M. Dupin accuse aussi M. Molé de n’avoir pas toujours été du parti de la clémence, et en cela M. Dupin a tort. M. Molé désirait tellement une amnistie, qu’il ne voulait pas que le ministère dont il devait faire partie, courût les chances d’une discussion dans la chambre à ce sujet. En proposant une loi d’amnistie, disait-il, on court le risque de la voir repousser par les centres, ou de n’en obtenir l’adoption qu’à une faible majorité, ce qui ôterait toute puissance et tout caractère de clémence à cette mesure. Le rejet de la loi d’amnistie forcerait le ministère à dissoudre la chambre, ajoutait-il, et pendant ce temps les prisons ne s’ouvriraient pas.

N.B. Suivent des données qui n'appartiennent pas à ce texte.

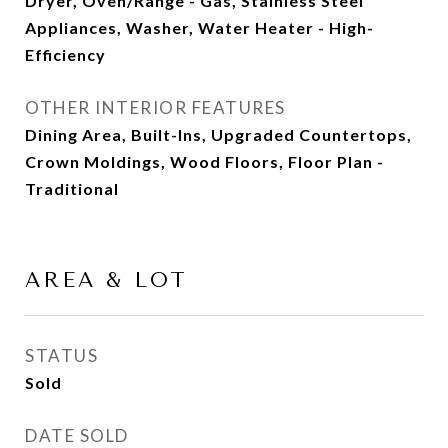
Dryer, Oven/Range - Gas, Stainless Steel
Appliances, Washer, Water Heater - High-
Efficiency
OTHER INTERIOR FEATURES
Dining Area, Built-Ins, Upgraded Countertops,
Crown Moldings, Wood Floors, Floor Plan -
Traditional
AREA & LOT
STATUS
Sold
DATE SOLD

C’était donc uniquement pour mieux assurer l’amnistie que M. Molé ne voulait pas qu’on en fît une affaire législative. Sa pensée pouvait n’être pas complètement régulière, d’après la jurisprudence et les idées du barreau sur le droit de grace et de rémission, mais elle était généreuse, large et loyale, et, en ce sens, on ne peut rien reprocher à M. Molé.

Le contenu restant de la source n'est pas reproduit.